■ WHAT YOU HAVE TO DO: Print, in exact form, the lines below from the one containing "t 2 – both of" through the one containing "ly timeless.", and omit all others.

START SOURCE INFORMATION

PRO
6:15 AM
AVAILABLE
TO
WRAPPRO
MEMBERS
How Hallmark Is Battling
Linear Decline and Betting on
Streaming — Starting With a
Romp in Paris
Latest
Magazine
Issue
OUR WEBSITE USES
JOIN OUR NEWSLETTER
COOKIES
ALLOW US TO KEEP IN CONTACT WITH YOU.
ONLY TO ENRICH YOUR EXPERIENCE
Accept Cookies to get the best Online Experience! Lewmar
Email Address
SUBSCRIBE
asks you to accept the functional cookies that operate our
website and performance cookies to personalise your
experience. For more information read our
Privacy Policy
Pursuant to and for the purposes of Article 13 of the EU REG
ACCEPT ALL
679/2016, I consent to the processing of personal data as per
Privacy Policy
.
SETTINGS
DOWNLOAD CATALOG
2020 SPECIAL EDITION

END SOURCE INFORMATION
START SOURCE INFORMATION

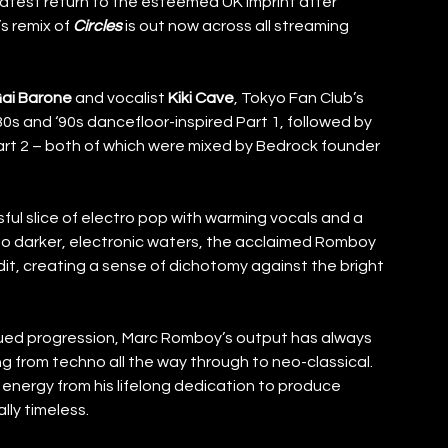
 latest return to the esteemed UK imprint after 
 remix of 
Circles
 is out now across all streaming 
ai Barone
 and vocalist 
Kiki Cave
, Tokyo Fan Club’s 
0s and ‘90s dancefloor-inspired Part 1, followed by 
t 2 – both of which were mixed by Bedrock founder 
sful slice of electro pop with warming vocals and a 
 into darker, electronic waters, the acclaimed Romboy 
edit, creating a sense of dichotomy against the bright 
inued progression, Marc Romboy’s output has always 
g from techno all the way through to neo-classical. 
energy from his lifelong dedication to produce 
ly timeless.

END SOURCE INFORMATION

■ WRITTEN ANSWER:
t 2 – both of which were mixed by Bedrock founder 
sful slice of electro pop with warming vocals and a 
 into darker, electronic waters, the acclaimed Romboy 
edit, creating a sense of dichotomy against the bright 
inued progression, Marc Romboy’s output has always 
g from techno all the way through to neo-classical. 
energy from his lifelong dedication to produce 
ly timeless.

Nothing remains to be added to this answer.